“Regardless of our students’ ethnic background or income level, they graduate at the same rates as our overall student population,” Chancellor Kim Wilcox said in a press release before the event. “Few other universities in the country can stake this claim…” Both Chancellor Wilcox and Dr. Yolanda Moses, Assistant Vice-Chancellor Diversity, Excellence and Equity, remarked at the hearing that for over two decades UCR has intentionally focused on diversity with an attempt to better reflect the diverse population of California. The research and practices that have allowed UCR to begin to close the achievement gap were presented by other UCR faculty, researchers, and administrators.
The final segment of the hearing focused on undergraduate funding and equity across the entire UC system. Another participant at the meeting was Assembly member Mike Gipson, chair of the Joint Legislative Audit Committee, who recently called for an audit to examine how the growth of nonresident enrollment throughout the UC system has affected enrollment for residents. The audit, scheduled to begin next month, will also review the progress of UC’s Rebenching Initiative implemented after a 2011 audit that uncovered significant inequities in per-student funding among UC campuses. Campuses like UCR, whose student enrollment is made-up of students of color and first generation college students, received up to $2,100 less per student than the older more established campuses, mainly UCLA and Berkeley.

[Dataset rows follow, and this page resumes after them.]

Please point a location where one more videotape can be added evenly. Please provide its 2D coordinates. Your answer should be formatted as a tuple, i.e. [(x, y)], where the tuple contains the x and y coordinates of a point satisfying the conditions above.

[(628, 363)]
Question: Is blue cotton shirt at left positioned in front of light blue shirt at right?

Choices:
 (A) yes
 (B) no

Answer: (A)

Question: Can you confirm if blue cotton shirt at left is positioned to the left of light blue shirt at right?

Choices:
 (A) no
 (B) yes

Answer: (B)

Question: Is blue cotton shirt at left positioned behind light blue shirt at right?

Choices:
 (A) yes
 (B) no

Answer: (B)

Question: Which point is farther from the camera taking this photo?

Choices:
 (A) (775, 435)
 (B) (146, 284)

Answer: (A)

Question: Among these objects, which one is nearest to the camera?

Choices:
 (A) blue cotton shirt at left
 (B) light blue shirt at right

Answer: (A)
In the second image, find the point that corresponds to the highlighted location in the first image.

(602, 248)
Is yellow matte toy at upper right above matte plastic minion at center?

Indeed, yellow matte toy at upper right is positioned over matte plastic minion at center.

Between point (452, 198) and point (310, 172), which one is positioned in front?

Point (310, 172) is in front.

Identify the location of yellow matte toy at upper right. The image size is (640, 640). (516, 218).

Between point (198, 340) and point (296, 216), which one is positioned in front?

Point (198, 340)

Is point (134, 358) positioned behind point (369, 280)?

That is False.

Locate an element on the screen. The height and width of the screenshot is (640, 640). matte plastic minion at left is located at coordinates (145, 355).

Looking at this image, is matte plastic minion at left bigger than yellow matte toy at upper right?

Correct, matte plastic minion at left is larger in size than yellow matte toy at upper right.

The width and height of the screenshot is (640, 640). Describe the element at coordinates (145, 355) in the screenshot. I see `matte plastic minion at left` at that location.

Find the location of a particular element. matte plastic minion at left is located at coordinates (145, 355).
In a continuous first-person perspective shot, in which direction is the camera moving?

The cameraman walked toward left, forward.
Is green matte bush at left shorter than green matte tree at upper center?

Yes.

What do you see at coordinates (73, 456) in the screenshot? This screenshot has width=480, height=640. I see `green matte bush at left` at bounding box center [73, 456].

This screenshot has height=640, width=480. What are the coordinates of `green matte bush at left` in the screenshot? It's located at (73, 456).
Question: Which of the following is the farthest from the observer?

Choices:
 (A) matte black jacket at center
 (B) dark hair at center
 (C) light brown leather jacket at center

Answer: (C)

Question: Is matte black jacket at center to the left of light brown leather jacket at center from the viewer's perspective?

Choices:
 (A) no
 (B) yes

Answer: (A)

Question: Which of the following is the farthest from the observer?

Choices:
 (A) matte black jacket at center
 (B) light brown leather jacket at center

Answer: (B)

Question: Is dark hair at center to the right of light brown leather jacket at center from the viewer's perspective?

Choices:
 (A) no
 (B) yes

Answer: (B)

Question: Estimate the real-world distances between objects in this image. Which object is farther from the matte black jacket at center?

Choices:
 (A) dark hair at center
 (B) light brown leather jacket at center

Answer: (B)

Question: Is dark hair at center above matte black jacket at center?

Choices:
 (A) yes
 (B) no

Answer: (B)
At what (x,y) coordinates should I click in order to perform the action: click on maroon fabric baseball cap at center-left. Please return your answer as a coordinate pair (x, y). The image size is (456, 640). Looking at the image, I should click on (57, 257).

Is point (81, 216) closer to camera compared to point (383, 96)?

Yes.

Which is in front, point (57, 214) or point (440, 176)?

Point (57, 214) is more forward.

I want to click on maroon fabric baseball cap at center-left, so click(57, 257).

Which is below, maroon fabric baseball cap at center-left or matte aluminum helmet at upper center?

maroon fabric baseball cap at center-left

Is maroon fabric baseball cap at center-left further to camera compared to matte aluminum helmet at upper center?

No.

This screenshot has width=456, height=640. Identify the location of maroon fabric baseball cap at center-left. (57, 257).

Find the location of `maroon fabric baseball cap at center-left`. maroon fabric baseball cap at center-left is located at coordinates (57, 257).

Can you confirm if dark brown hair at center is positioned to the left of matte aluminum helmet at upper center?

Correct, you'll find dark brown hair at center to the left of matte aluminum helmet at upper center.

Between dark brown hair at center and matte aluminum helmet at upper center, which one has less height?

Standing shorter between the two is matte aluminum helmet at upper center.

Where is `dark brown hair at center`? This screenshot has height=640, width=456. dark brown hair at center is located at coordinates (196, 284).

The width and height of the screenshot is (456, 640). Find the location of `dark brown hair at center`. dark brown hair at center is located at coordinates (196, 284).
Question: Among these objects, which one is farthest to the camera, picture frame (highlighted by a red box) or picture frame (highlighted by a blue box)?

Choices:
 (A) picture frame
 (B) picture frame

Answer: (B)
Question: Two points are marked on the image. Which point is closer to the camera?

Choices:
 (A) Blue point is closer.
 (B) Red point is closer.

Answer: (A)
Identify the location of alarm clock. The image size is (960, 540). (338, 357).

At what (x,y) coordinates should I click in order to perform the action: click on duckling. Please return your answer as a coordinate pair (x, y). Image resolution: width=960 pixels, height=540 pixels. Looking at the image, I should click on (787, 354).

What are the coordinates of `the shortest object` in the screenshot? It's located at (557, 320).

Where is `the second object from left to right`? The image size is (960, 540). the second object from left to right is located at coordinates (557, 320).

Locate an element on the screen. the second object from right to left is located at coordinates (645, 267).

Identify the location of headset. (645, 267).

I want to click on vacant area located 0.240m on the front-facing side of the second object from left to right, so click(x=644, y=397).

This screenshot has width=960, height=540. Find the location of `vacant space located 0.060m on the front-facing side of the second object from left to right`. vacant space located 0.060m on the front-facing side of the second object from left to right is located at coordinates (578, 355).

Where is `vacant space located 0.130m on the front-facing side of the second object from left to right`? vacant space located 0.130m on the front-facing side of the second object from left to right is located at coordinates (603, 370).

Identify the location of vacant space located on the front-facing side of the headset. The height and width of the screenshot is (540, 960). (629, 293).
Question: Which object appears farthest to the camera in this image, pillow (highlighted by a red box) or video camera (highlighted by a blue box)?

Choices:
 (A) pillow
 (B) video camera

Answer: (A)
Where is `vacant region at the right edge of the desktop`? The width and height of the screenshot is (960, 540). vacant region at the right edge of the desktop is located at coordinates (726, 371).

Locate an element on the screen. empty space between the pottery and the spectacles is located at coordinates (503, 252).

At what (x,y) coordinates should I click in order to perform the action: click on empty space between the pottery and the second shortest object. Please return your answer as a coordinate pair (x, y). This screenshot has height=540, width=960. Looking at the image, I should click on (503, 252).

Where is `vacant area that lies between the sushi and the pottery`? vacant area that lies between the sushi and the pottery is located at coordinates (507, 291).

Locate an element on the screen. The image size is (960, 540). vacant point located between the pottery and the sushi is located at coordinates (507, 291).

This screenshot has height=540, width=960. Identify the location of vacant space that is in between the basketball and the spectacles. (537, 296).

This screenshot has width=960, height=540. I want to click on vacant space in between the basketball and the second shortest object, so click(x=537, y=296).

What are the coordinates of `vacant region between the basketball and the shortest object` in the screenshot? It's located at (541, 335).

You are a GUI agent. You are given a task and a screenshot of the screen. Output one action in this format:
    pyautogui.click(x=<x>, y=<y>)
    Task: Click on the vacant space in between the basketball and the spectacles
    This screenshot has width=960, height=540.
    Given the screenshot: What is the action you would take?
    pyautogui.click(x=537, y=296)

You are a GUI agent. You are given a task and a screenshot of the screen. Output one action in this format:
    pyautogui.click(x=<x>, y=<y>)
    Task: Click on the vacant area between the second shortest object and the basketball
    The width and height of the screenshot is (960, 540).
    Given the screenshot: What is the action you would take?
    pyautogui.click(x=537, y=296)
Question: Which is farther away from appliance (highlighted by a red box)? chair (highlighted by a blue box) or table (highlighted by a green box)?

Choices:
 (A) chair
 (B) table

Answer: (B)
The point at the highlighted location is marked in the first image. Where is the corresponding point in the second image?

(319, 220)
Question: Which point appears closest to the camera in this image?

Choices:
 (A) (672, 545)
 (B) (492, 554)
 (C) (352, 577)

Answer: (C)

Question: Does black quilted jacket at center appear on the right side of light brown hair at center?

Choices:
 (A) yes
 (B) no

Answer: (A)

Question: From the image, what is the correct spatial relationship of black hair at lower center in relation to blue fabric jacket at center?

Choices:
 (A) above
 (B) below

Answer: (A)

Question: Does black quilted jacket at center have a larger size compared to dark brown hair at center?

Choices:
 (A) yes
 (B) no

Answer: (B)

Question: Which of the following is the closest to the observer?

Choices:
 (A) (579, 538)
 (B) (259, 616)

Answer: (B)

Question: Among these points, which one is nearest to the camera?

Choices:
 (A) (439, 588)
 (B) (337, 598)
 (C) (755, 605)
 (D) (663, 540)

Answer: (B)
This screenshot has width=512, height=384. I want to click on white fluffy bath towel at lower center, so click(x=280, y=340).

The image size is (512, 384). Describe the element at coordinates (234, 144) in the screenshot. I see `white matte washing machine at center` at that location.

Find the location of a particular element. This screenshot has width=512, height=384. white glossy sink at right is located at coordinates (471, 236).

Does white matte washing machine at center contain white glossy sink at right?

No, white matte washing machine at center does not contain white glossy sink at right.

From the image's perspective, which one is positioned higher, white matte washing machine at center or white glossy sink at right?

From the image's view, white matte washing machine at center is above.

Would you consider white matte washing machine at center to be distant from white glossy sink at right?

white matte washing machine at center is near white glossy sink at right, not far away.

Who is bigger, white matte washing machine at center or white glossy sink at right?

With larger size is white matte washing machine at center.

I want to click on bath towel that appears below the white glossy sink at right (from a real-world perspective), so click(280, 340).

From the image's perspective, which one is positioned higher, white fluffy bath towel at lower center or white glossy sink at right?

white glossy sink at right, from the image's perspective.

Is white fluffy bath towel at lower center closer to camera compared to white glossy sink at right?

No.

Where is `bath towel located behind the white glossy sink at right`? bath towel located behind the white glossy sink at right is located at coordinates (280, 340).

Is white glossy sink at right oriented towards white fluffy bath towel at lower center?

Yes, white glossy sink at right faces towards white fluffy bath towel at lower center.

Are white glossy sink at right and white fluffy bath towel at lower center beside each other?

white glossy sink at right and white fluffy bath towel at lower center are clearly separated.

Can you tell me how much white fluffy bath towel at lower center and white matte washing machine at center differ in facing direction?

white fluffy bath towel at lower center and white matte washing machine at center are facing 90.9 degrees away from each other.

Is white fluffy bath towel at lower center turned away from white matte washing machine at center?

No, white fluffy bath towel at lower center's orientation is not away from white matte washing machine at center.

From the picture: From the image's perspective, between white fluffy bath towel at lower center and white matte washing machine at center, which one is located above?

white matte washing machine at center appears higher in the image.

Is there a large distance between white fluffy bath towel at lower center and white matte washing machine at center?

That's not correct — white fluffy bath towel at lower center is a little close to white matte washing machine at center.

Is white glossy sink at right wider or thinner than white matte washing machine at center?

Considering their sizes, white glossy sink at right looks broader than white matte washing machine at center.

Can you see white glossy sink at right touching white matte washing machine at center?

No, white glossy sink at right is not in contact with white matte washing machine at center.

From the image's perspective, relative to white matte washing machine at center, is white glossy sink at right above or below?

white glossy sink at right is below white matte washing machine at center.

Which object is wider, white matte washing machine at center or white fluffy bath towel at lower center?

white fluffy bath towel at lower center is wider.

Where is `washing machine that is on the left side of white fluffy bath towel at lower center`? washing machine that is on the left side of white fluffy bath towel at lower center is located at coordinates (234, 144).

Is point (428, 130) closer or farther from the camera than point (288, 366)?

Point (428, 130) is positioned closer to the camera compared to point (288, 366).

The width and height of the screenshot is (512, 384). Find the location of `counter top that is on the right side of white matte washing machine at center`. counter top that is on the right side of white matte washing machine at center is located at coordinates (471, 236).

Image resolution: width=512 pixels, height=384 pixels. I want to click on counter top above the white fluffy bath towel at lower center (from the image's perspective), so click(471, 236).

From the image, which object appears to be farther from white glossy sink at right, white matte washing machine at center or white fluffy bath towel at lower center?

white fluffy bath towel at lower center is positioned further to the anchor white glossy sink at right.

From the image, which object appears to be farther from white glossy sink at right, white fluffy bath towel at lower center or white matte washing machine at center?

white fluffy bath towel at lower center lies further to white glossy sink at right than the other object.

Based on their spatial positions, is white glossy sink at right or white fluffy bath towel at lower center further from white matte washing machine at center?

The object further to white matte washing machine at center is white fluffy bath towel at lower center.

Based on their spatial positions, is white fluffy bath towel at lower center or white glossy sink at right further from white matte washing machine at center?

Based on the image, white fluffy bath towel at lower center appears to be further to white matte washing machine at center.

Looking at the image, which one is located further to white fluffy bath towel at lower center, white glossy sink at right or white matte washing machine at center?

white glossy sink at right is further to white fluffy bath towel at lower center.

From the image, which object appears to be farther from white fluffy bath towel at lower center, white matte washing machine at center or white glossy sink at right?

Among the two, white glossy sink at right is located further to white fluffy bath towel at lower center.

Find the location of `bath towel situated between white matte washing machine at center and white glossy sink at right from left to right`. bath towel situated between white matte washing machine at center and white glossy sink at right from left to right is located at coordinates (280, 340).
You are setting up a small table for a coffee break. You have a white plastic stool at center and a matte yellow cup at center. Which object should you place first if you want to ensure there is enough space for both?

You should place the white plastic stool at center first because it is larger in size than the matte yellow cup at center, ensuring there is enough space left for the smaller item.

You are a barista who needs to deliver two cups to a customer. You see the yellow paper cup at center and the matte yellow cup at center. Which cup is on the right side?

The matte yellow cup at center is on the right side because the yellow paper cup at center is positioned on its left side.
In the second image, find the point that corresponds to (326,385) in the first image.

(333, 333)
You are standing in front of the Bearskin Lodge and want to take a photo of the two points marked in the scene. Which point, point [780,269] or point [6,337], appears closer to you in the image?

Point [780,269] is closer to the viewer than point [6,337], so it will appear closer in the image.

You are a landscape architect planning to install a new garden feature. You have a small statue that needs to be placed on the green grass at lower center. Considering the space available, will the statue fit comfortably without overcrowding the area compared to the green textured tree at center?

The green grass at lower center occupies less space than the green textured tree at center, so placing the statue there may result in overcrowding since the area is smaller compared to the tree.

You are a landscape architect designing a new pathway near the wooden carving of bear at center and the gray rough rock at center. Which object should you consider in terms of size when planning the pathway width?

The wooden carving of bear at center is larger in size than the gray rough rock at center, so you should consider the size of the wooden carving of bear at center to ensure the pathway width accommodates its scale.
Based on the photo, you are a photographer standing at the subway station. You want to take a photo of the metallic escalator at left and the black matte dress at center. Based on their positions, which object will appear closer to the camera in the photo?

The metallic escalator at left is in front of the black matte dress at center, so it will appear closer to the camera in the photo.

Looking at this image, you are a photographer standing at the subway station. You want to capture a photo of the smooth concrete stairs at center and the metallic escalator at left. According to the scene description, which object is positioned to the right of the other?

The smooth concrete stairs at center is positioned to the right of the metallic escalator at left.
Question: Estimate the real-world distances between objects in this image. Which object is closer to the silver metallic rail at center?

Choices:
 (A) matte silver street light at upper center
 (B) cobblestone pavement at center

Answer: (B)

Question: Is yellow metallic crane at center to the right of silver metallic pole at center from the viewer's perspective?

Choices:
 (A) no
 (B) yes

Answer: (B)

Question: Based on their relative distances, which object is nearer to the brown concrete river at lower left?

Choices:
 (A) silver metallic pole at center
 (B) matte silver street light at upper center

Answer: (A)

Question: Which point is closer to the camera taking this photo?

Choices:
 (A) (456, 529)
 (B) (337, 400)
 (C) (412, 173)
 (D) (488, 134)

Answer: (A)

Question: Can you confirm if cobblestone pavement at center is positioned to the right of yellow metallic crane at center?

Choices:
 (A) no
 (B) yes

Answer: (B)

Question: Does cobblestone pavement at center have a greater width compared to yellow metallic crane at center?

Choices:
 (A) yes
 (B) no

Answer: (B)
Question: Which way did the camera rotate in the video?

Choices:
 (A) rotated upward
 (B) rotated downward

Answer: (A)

For two consecutive years UCR has ranked 2nd on Washington Monthly’s list of universities when considering civic engagement, social mobility, and research. Last year Time Magazine ranked UCR the best college value based on the White House formula of graduation rates, affordability, and access to financial aid. These rankings make me wonder, if UCR can achieve comparable graduation rates across various ethnicities – 73% Asian Americans, 66% Latinos, 72% African Americans, 68% Whites – while receiving inequitable funding from the University of California, then what can be accomplished when the campus receives equal pay for every student? And what will that teach us about the tremendous role diversity plays in academic excellence, or general excellence for that matter?